EXERCISE
Word for word, copy the entire listing below, but do not carry over any pictures.

(MATERIALS PROVIDED begins)

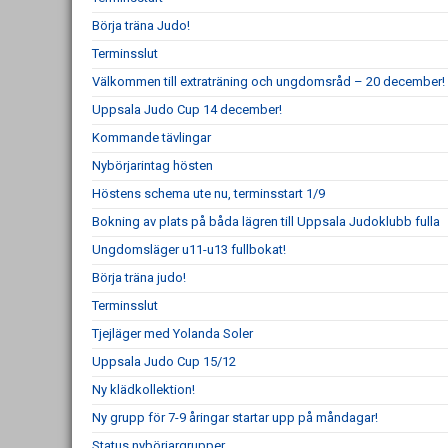
Börja träna Judo!
Terminsslut
Välkommen till extraträning och ungdomsråd – 20 december!
Uppsala Judo Cup 14 december!
Kommande tävlingar
Nybörjarintag hösten
Höstens schema ute nu, terminsstart 1/9
Bokning av plats på båda lägren till Uppsala Judoklubb fulla
Ungdomsläger u11-u13 fullbokat!
Börja träna judo!
Terminsslut
Tjejläger med Yolanda Soler
Uppsala Judo Cup 15/12
Ny klädkollektion!
Ny grupp för 7-9 åringar startar upp på måndagar!
Status nybörjargrupper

(MATERIALS PROVIDED ends)

TASK RESULT
Börja träna Judo!
Terminsslut
Välkommen till extraträning och ungdomsråd – 20 december!
Uppsala Judo Cup 14 december!
Kommande tävlingar
Nybörjarintag hösten
Höstens schema ute nu, terminsstart 1/9
Bokning av plats på båda lägren till Uppsala Judoklubb fulla
Ungdomsläger u11-u13 fullbokat!
Börja träna judo!
Terminsslut
Tjejläger med Yolanda Soler
Uppsala Judo Cup 15/12
Ny klädkollektion!
Ny grupp för 7-9 åringar startar upp på måndagar!
Status nybörjargrupper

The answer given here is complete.